Si chiama Conferenza di conciliazione ed è lo strumento attraverso cui il Parlamento svizzero cercherà di eliminare gli ultimi ostacoli sulla via dell'applicazione dell'accordo su Ubs negli Usa. Il nodo da sciogliere è ormai solo uno: la possibilità o meno di indire un referendum sull'intesa per la consegna di 4450 nomi di clienti americani di Ubs sospettati di reati fiscali.
Il Consiglio degli Stati, cioè il Senato dei Cantoni, non vuole il referendum, mentre il Consiglio Nazionale, che è la Camera dei Deputati elvetica, vuole il referendum e lo ha ribadito, con una maggioranza di 94 voti contro 77, con 14 astenuti.
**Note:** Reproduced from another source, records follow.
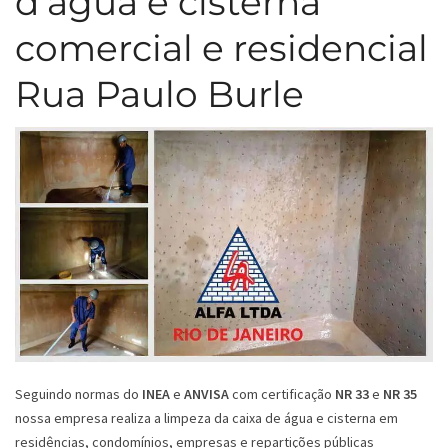
d’água e cisterna
comercial e residencial
Rua Paulo Burle
Seguindo normas do
INEA
e
ANVISA
com certificação
NR 33
e
NR 35
nossa empresa realiza a limpeza da caixa de água e cisterna em
residências, condomínios, empresas e repartições públicas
I due rami del Parlamento hanno entrambi votato a favore dell'accordo con Washington, ma sono divisi sul referendum e la Conferenza di conciliazione cerceherà di appianare le divergenze entro la fine della settimana.
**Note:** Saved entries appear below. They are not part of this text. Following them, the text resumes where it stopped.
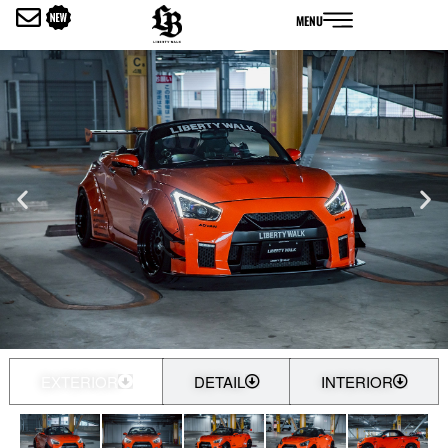
内
MENU
容
を
ス
キ
ッ
プ
EXTERIOR
DETAIL
INTERIOR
Se la possibilità di fare un referendum sull'intesa rimanesse in piedi, i tempi di consegna dei nomi si allungherebbero di mesi, andando ben oltre il termine previsto dall'accordo tra il Governo elvetico e le autorità Usa e cioè il 19 agosto prossimo. I partiti di centro, cioè liberali, democristiani, borghesi democratici, sostengono con forza che il referendum in questo caso non è necessario e che i tempi dell'accordo con gli Usa vanno rispettati, perchè in caso contrario potrebbero esserci nuovi attacchi al segreto bancario ed alla piazza finanziaria rossocrociata. Socialisti e verdi vogliono misure di maggiore controllo sulle attività delle grandi banche e ritengono che il referendum sia comunque necessario. La destra, raccolta nel partito Udc, è divisa ed in questa vicenda ha votato a volte con il centro, a volte con la sinistra. La Udc rimane comunque un elemento chiave nella mediazione che potrebbe evitare il referendum.